La violence qui frappe la région du lac Tchad en Afrique a forcé des milliers de personnes à fuir. Le CICR et la Croix-Rouge camerounaise ont récemment distribué des vivres et des articles ménagers aux personnes déplacées et aux familles qui les accueillent.

« Nous sommes préoccupés par la situation qui affecte la population de la région, et les familles qui accueillent les personnes déplacées. Cette situation risque encore de s'aggraver avec la détérioration des conditions de sécurité le long de la frontière avec le Nigéria et le Tchad. L'aide humanitaire est vitale », dit Simon Brooks, chef de la délégation du CICR au Cameroun.

Nord du Cameroun. Les personnes font la queue pour présenter leurs cartes d'enregistrement qui attestent leur droit à recevoir des vivres du CICR. CC BY-NC-ND / CICR / T. Gnonsian

À la fin juin, le CICR et la Croix-Rouge camerounaise ont distribué des vivres dans 99 endroits à Mayo Sava et Mayo Tsanaga à 10 400 familles, dont 3 000 d'entre elles ont également reçu des articles essentiels.


Mogodé, nord du Cameroun.

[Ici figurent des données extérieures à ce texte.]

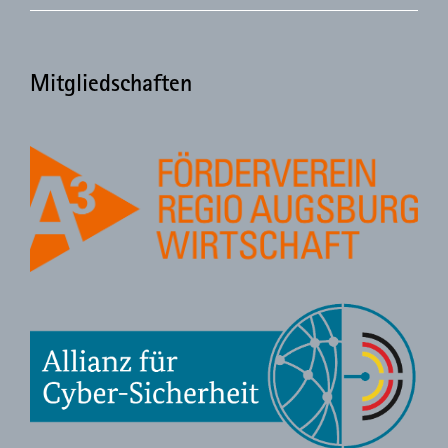
Mitgliedschaften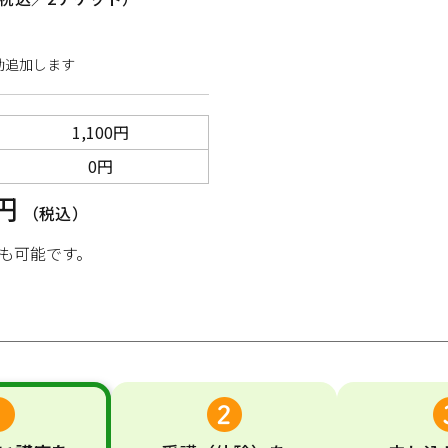
動追加します
1,100円
0円
0円
（税込）
も可能です。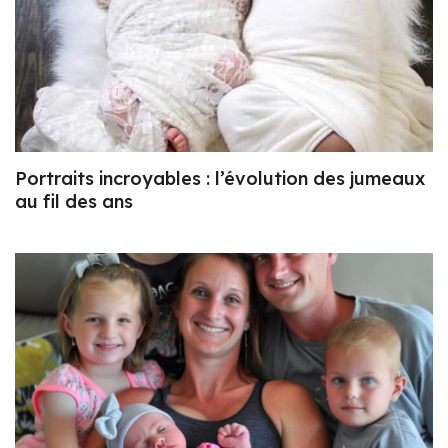
Portraits incroyables : l’évolution des jumeaux
au fil des ans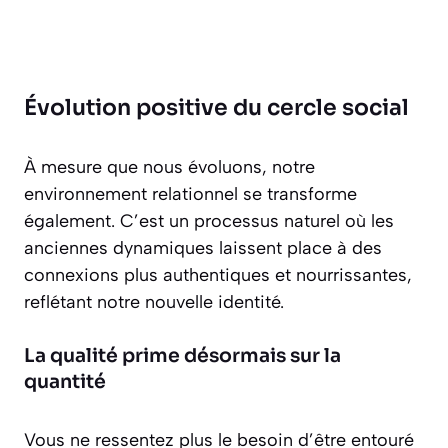
Évolution positive du cercle social
À mesure que nous évoluons, notre
environnement relationnel se transforme
également. C’est un processus naturel où les
anciennes dynamiques laissent place à des
connexions plus authentiques et nourrissantes,
reflétant notre nouvelle identité.
La qualité prime désormais sur la
quantité
Vous ne ressentez plus le besoin d’être entouré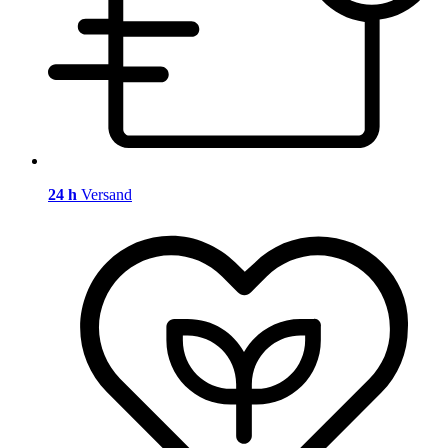
24 h
Versand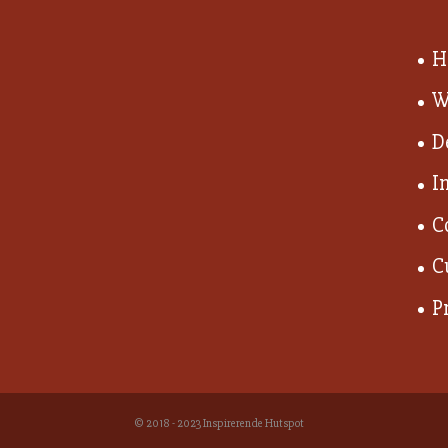
H
W
D
I
C
C
P
© 2018 - 2023 Inspirerende Hutspot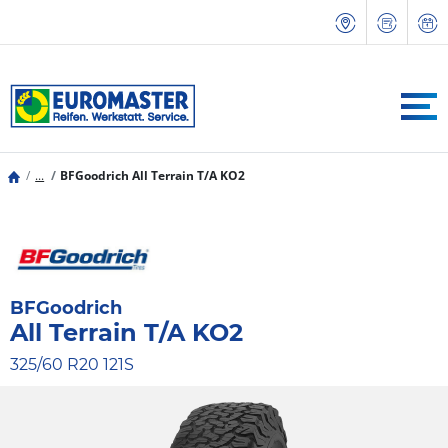
...
BFGoodrich All Terrain T/A KO2
BFGoodrich
All Terrain T/A KO2
325/60 R20 121S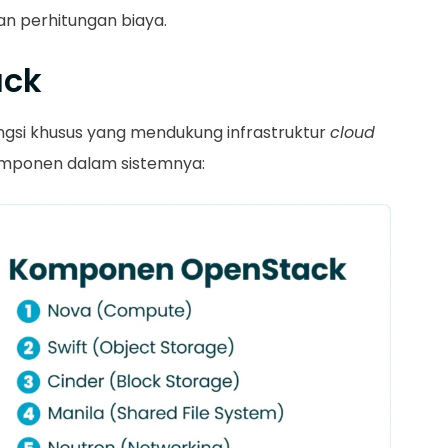
n perhitungan biaya.
ack
gsi khusus yang mendukung infrastruktur
cloud
omponen dalam sistemnya:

Le personnel du CICR et de la Croix-Rouge camerounaise déchargent les colis de nourriture avant de les distribuer. CC BY-NC-ND / CICR / T. Gnonsian

Les distributions d'aide ont commencé début juin avec la distribution de 100 tonnes de semences à 5 000 familles d'accueil. Quelque 250 tonnes d'engrais ont été fournies pour la production d'aliments de base et garantir aux familles les réserves nécessaires pour couvrir les besoins jusqu'à la prochaine saison agricole.

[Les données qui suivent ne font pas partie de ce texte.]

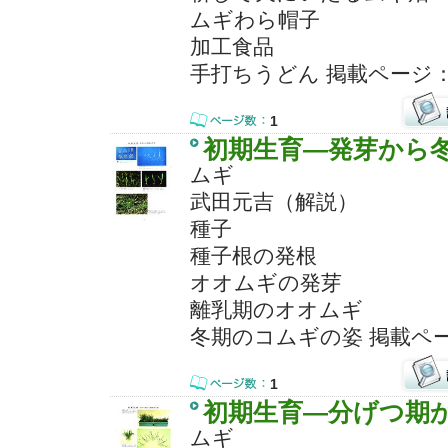
ムギわら帽子
加工食品
手打ちうどん 掲載ページ
1
初期生育―発芽から
ムギ
武田元吉（解説）
種子
種子根の発根
オオムギの発芽
離乳期のオオムギ
冬期のコムギの姿 掲載ペ
1
初期生育―分げつ期
ムギ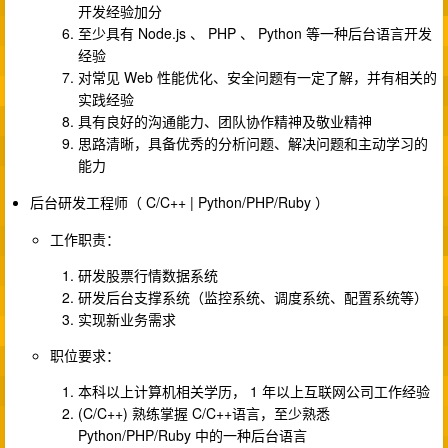
开发经验加分
至少具有 Node.js 、 PHP 、 Python 等一种后台语言开发
经验
对常见 Web 性能优化、安全问题有一定了解，并有相关的
实践经验
具有良好的沟通能力、团队协作精神及敬业精神
思路清晰，具备优秀的分析问题、解决问题和主动学习的
能力
后台研发工程师（ C/C++ | Python/PHP/Ruby ）
工作职责：
研发股票行情数据系统
研发后台支撑系统（监控系统、调度系统、配置系统等）
实现新业务需求
职位要求：
本科以上计算机相关学历， 1 年以上互联网公司工作经验
(C/C++) 熟练掌握 C/C++语言，至少熟悉
Python/PHP/Ruby 中的一种后台语言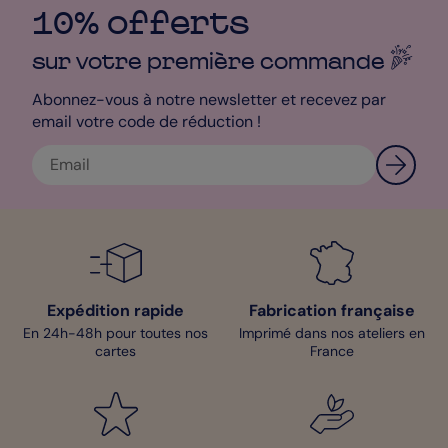
10% offerts
sur votre première
commande
Abonnez-vous à notre newsletter et recevez par
email votre code de réduction !
Expédition rapide
Fabrication française
En 24h-48h pour toutes nos
Imprimé dans nos ateliers en
cartes
France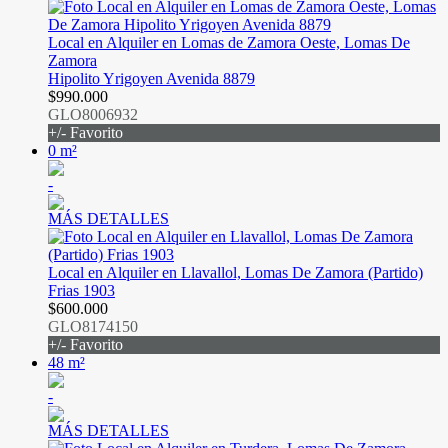
Local en Alquiler en Lomas de Zamora Oeste, Lomas De
Zamora
Hipolito Yrigoyen Avenida 8879
$990.000
GLO8006932
+/- Favorito
0 m²
-
MÁS DETALLES
Local en Alquiler en Llavallol, Lomas De Zamora (Partido)
Frias 1903
$600.000
GLO8174150
+/- Favorito
48 m²
-
MÁS DETALLES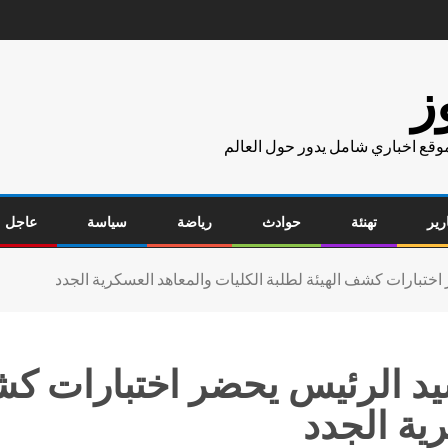
ز
موقع اخباري شامل يدور حول العالم
رير
تهنئة
حوادث
رياضة
سياسة
عاجل
ختبارات كشف الهيئة لطلبة الكليات والمعاهد العسكرية الجدد
د الرئيس يحضر اختبارات كشف
ية الجدد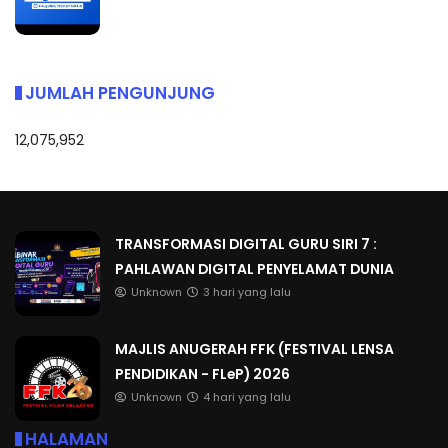
JUMLAH PENGUNJUNG
12,075,952
TRANSFORMASI DIGITAL GURU SIRI 7 :
PAHLAWAN DIGITAL PENYELAMAT DUNIA
Unknown
3 hari yang lalu
MAJLIS ANUGERAH FFK (FESTIVAL LENSA
PENDIDIKAN - FLeP) 2026
Unknown
4 hari yang lalu
HALAMAN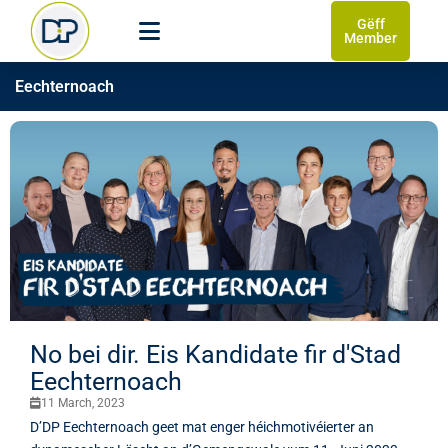
Gëff
Member
Eechternoach
No bei dir. Eis Kandidate fir d'Stad
Eechternoach
11 March, 2023
D’DP Eechternoach geet mat enger héichmotivéierter an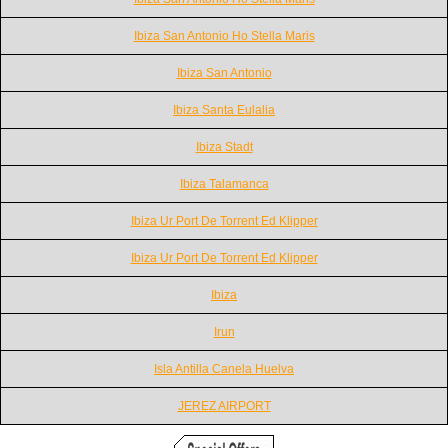
Ibiza San Antonio Ho Stella Maris
Ibiza San Antonio
Ibiza Santa Eulalia
Ibiza Stadt
Ibiza Talamanca
Ibiza Ur Port De Torrent Ed Klipper
Ibiza Ur Port De Torrent Ed Klipper
Ibiza
Irun
Isla Antilla Canela Huelva
JEREZ AIRPORT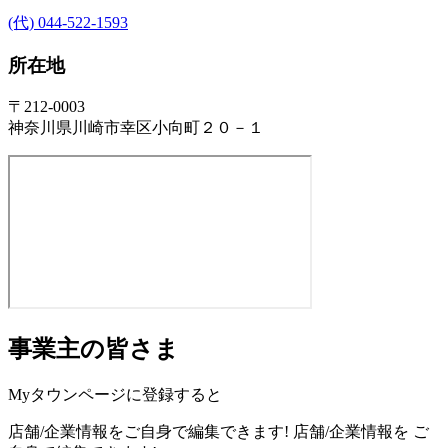
(代) 044-522-1593
所在地
〒212-0003
神奈川県川崎市幸区小向町２０－１
事業主の皆さま
Myタウンページに登録すると
店舗/企業情報をご自身で編集できます!
店舗/企業情報を
ご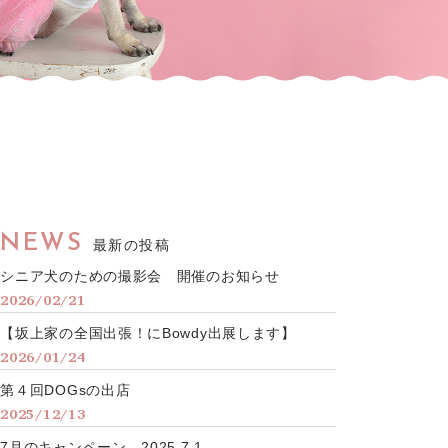
NEWS
最新の投稿
シニア犬のための撮影会 開催のお知らせ
2026/02/21
【坂上家の全国出張！にBowdy出展します】
2026/01/24
第４回DOGsの出店
2025/12/13
7月のキャンペーン 2025.7.1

Mogodé, nord du Cameroun. Une femme sourit, alors qu'elle s'éloigne du point de distribution, avec les vivres qu'elle est venue chercher auprès du CICR et de la Croix-Rouge camerounaise. CC BY-NC-ND / CICR / T. Gnonsian

« La population, complètement traumatisée, afflue vers notre région. Certains vivent au Nigéria voisin depuis plusieurs années, hébergés par leurs proches », explique un ancien du village de Mogodé, près de Mokolo, à la frontière avec le Nigéria. « Mais bon nombre, principalement des femmes et des enfants, sont venus ici ne sachant pas où aller. »


Mogodé, nord du Cameroun. Une femme porte sur la tête un sac de nourriture qu'elle vient de recevoir, tandis qu'un volontaire de la Croix-Rouge camerounaise se prépare à aider une autre personne lors d'une distribution de vivres. CC BY-NC-ND / CICR / T. Gnonsian

Les résidents des communautés, où les personnes déplacées ont trouvé refuge, souffrent eux aussi des effets du conflit. Pis encore, ils n'ont presque rien à manger car la récolte de 2014 a été mauvaise.

« Les réserves de nos habitants sont épuisées, mais il est difficile de refuser l'hospitalité à des personnes qui n'ont rien, surtout des femmes et des enfants », explique le chef de groupe à Mora, dans le département du Mayo Sava.